== Work instruction ==
Write the listing below out again word for word, without a single picture.
"""
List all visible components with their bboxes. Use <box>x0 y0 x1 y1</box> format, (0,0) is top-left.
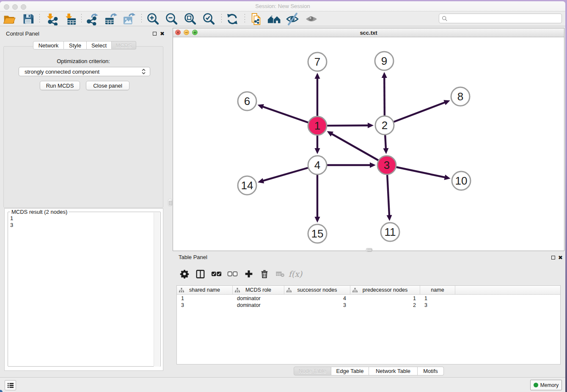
graph-node-label-2: 2 <box>382 119 388 132</box>
tab-node-table[interactable]: Node Table <box>294 367 331 375</box>
column-header-successor-nodes[interactable]: successor nodes <box>284 286 350 294</box>
memory-status-dot <box>534 383 538 387</box>
delete-table-icon <box>275 271 285 277</box>
search-input[interactable] <box>449 16 561 22</box>
edge-arrow-4-3 <box>370 163 376 168</box>
edge-arrow-4-15 <box>315 217 320 223</box>
tab-mcds[interactable]: MCDS <box>112 41 136 50</box>
graph-node-label-6: 6 <box>244 95 250 108</box>
result-scrollbar[interactable] <box>154 213 160 367</box>
fx-icon: f(x) <box>289 269 303 279</box>
export-table-button[interactable] <box>104 12 118 25</box>
tree-icon <box>286 288 292 293</box>
zoom-in-icon <box>146 12 160 26</box>
table-cell[interactable]: 1 <box>350 295 420 302</box>
unchecked-boxes-icon <box>227 271 238 277</box>
export-image-icon <box>123 13 135 25</box>
memory-button[interactable]: Memory <box>530 380 562 390</box>
refresh-icon <box>226 13 239 25</box>
table-settings-button[interactable] <box>177 265 192 283</box>
format-columns-button[interactable] <box>193 265 208 283</box>
horizontal-split-handle[interactable] <box>366 248 372 252</box>
zoom-out-button[interactable] <box>165 12 179 25</box>
status-bar: Memory <box>0 377 565 392</box>
hide-columns-button[interactable] <box>225 265 240 283</box>
network-graph-canvas[interactable]: 7968124314101511 <box>173 37 564 251</box>
edge-arrow-1-7 <box>315 73 320 79</box>
zoom-fit-button[interactable] <box>183 12 198 25</box>
close-panel-icon[interactable]: ✖ <box>160 31 165 36</box>
mcds-result-text[interactable]: 1 3 <box>10 215 13 229</box>
column-header-label: shared name <box>189 287 220 293</box>
create-column-button[interactable] <box>241 265 256 283</box>
tab-network-table[interactable]: Network Table <box>369 367 418 375</box>
table-cell[interactable]: 1 <box>420 295 455 302</box>
close-panel-button[interactable]: Close panel <box>86 81 129 90</box>
delete-table-button[interactable] <box>272 265 288 283</box>
graph-node-label-9: 9 <box>381 55 387 67</box>
export-network-icon <box>86 13 99 25</box>
table-row[interactable]: 3dominator323 <box>177 302 560 309</box>
table-cell[interactable]: dominator <box>233 295 284 302</box>
tab-edge-table[interactable]: Edge Table <box>331 367 369 375</box>
import-table-button[interactable] <box>63 12 77 25</box>
criterion-value: strongly connected component <box>25 69 99 75</box>
network-window-title: scc.txt <box>173 30 564 36</box>
task-history-button[interactable] <box>5 380 16 390</box>
search-field[interactable] <box>439 14 562 23</box>
column-header-label: predecessor nodes <box>363 287 407 293</box>
edge-arrow-3-11 <box>386 215 392 221</box>
vertical-split-handle[interactable] <box>168 199 172 206</box>
column-header-shared-name[interactable]: shared name <box>177 286 233 294</box>
tab-motifs[interactable]: Motifs <box>418 367 444 375</box>
export-image-button[interactable] <box>122 12 136 25</box>
node-table: shared nameMCDS rolesuccessor nodesprede… <box>176 285 561 364</box>
mcds-result-container: MCDS result (2 nodes) 1 3 <box>4 208 163 371</box>
hide-selected-button[interactable] <box>285 12 300 25</box>
column-header-predecessor-nodes[interactable]: predecessor nodes <box>350 286 420 294</box>
zoom-out-icon <box>165 12 179 26</box>
copy-network-button[interactable] <box>249 12 263 25</box>
refresh-button[interactable] <box>225 12 239 25</box>
table-cell[interactable]: 2 <box>350 302 420 309</box>
graph-node-label-10: 10 <box>455 174 468 187</box>
save-session-button[interactable] <box>21 12 35 25</box>
export-network-button[interactable] <box>85 12 100 25</box>
main-toolbar <box>0 11 565 26</box>
tab-select[interactable]: Select <box>87 41 112 50</box>
delete-column-button[interactable] <box>257 265 272 283</box>
run-mcds-button[interactable]: Run MCDS <box>40 81 80 90</box>
eye-slash-icon <box>286 12 299 26</box>
show-all-button[interactable] <box>304 12 319 25</box>
toolbar-separator <box>141 14 142 24</box>
table-row[interactable]: 1dominator411 <box>177 295 560 302</box>
float-panel-icon[interactable] <box>153 32 157 36</box>
table-cell[interactable]: 1 <box>177 295 233 302</box>
table-cell[interactable]: 4 <box>284 295 350 302</box>
tab-network[interactable]: Network <box>33 41 64 50</box>
dropdown-chevrons-icon <box>142 69 146 75</box>
function-builder-button[interactable]: f(x) <box>288 265 303 283</box>
plus-icon <box>245 270 253 278</box>
table-panel-title: Table Panel <box>179 254 207 260</box>
table-cell[interactable]: dominator <box>233 302 284 309</box>
control-panel: Control Panel ✖ NetworkStyleSelectMCDS O… <box>0 26 167 377</box>
show-columns-button[interactable] <box>209 265 224 283</box>
edge-arrow-4-14 <box>258 178 264 183</box>
edge-arrow-1-2 <box>368 123 374 128</box>
table-cell[interactable]: 3 <box>284 302 350 309</box>
import-network-button[interactable] <box>44 12 59 25</box>
float-table-panel-icon[interactable] <box>551 256 555 259</box>
zoom-in-button[interactable] <box>146 12 160 25</box>
close-table-panel-icon[interactable]: ✖ <box>558 255 563 260</box>
table-cell[interactable]: 3 <box>177 302 233 309</box>
criterion-dropdown[interactable]: strongly connected component <box>19 67 150 76</box>
column-header-name[interactable]: name <box>420 286 455 294</box>
zoom-selected-button[interactable] <box>202 12 216 25</box>
column-header-MCDS-role[interactable]: MCDS role <box>233 286 284 294</box>
tab-style[interactable]: Style <box>64 41 87 50</box>
toolbar-separator <box>245 14 245 24</box>
open-session-button[interactable] <box>2 12 17 25</box>
first-neighbors-button[interactable] <box>267 12 281 25</box>
table-cell[interactable]: 3 <box>420 302 455 309</box>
"""
== Solution for this problem ==
List all visible components with their bboxes. Use <box>x0 y0 x1 y1</box> format, (0,0) is top-left.
graph-node-label-2: 2 <box>382 119 388 132</box>
tab-node-table[interactable]: Node Table <box>294 367 331 375</box>
column-header-successor-nodes[interactable]: successor nodes <box>284 286 350 294</box>
memory-status-dot <box>534 383 538 387</box>
delete-table-icon <box>275 271 285 277</box>
search-input[interactable] <box>449 16 561 22</box>
edge-arrow-4-3 <box>370 163 376 168</box>
edge-arrow-4-15 <box>315 217 320 223</box>
tab-mcds[interactable]: MCDS <box>112 41 136 50</box>
graph-node-label-6: 6 <box>244 95 250 108</box>
result-scrollbar[interactable] <box>154 213 160 367</box>
fx-icon: f(x) <box>289 269 303 279</box>
export-table-button[interactable] <box>104 12 118 25</box>
tree-icon <box>286 288 292 293</box>
zoom-in-icon <box>146 12 160 26</box>
table-cell[interactable]: 1 <box>350 295 420 302</box>
unchecked-boxes-icon <box>227 271 238 277</box>
export-image-icon <box>123 13 135 25</box>
memory-button[interactable]: Memory <box>530 380 562 390</box>
refresh-icon <box>226 13 239 25</box>
table-settings-button[interactable] <box>177 265 192 283</box>
format-columns-button[interactable] <box>193 265 208 283</box>
horizontal-split-handle[interactable] <box>366 248 372 252</box>
zoom-out-button[interactable] <box>165 12 179 25</box>
status-bar: Memory <box>0 377 565 392</box>
hide-columns-button[interactable] <box>225 265 240 283</box>
network-graph-canvas[interactable]: 7968124314101511 <box>173 37 564 251</box>
edge-arrow-1-7 <box>315 73 320 79</box>
zoom-fit-button[interactable] <box>183 12 198 25</box>
close-panel-icon[interactable]: ✖ <box>160 31 165 36</box>
mcds-result-text[interactable]: 1 3 <box>10 215 13 229</box>
column-header-label: shared name <box>189 287 220 293</box>
create-column-button[interactable] <box>241 265 256 283</box>
tab-network-table[interactable]: Network Table <box>369 367 418 375</box>
table-cell[interactable]: 1 <box>420 295 455 302</box>
close-panel-button[interactable]: Close panel <box>86 81 129 90</box>
delete-table-button[interactable] <box>272 265 288 283</box>
graph-node-label-9: 9 <box>381 55 387 67</box>
export-network-icon <box>86 13 99 25</box>
table-row[interactable]: 3dominator323 <box>177 302 560 309</box>
table-cell[interactable]: dominator <box>233 295 284 302</box>
tab-edge-table[interactable]: Edge Table <box>331 367 369 375</box>
import-table-button[interactable] <box>63 12 77 25</box>
criterion-value: strongly connected component <box>25 69 99 75</box>
network-window-title: scc.txt <box>173 30 564 36</box>
task-history-button[interactable] <box>5 380 16 390</box>
search-field[interactable] <box>439 14 562 23</box>
column-header-label: predecessor nodes <box>363 287 407 293</box>
edge-arrow-3-11 <box>386 215 392 221</box>
vertical-split-handle[interactable] <box>168 199 172 206</box>
column-header-shared-name[interactable]: shared name <box>177 286 233 294</box>
tab-motifs[interactable]: Motifs <box>418 367 444 375</box>
export-image-button[interactable] <box>122 12 136 25</box>
node-table: shared nameMCDS rolesuccessor nodesprede… <box>176 285 561 364</box>
mcds-result-container: MCDS result (2 nodes) 1 3 <box>4 208 163 371</box>
hide-selected-button[interactable] <box>285 12 300 25</box>
column-header-predecessor-nodes[interactable]: predecessor nodes <box>350 286 420 294</box>
zoom-out-icon <box>165 12 179 26</box>
copy-network-button[interactable] <box>249 12 263 25</box>
refresh-button[interactable] <box>225 12 239 25</box>
table-cell[interactable]: 2 <box>350 302 420 309</box>
graph-node-label-10: 10 <box>455 174 468 187</box>
save-session-button[interactable] <box>21 12 35 25</box>
export-network-button[interactable] <box>85 12 100 25</box>
main-toolbar <box>0 11 565 26</box>
tab-select[interactable]: Select <box>87 41 112 50</box>
delete-column-button[interactable] <box>257 265 272 283</box>
run-mcds-button[interactable]: Run MCDS <box>40 81 80 90</box>
eye-slash-icon <box>286 12 299 26</box>
show-all-button[interactable] <box>304 12 319 25</box>
toolbar-separator <box>141 14 142 24</box>
table-row[interactable]: 1dominator411 <box>177 295 560 302</box>
float-panel-icon[interactable] <box>153 32 157 36</box>
table-cell[interactable]: 1 <box>177 295 233 302</box>
table-cell[interactable]: 4 <box>284 295 350 302</box>
tab-network[interactable]: Network <box>33 41 64 50</box>
dropdown-chevrons-icon <box>142 69 146 75</box>
function-builder-button[interactable]: f(x) <box>288 265 303 283</box>
plus-icon <box>245 270 253 278</box>
table-panel-title: Table Panel <box>179 254 207 260</box>
table-cell[interactable]: dominator <box>233 302 284 309</box>
control-panel: Control Panel ✖ NetworkStyleSelectMCDS O… <box>0 26 167 377</box>
show-columns-button[interactable] <box>209 265 224 283</box>
edge-arrow-4-14 <box>258 178 264 183</box>
edge-arrow-1-2 <box>368 123 374 128</box>
table-cell[interactable]: 3 <box>284 302 350 309</box>
import-network-button[interactable] <box>44 12 59 25</box>
float-table-panel-icon[interactable] <box>551 256 555 259</box>
zoom-in-button[interactable] <box>146 12 160 25</box>
close-table-panel-icon[interactable]: ✖ <box>558 255 563 260</box>
table-cell[interactable]: 3 <box>177 302 233 309</box>
criterion-dropdown[interactable]: strongly connected component <box>19 67 150 76</box>
column-header-name[interactable]: name <box>420 286 455 294</box>
zoom-selected-button[interactable] <box>202 12 216 25</box>
column-header-MCDS-role[interactable]: MCDS role <box>233 286 284 294</box>
tab-style[interactable]: Style <box>64 41 87 50</box>
toolbar-separator <box>245 14 245 24</box>
open-session-button[interactable] <box>2 12 17 25</box>
first-neighbors-button[interactable] <box>267 12 281 25</box>
table-cell[interactable]: 3 <box>420 302 455 309</box>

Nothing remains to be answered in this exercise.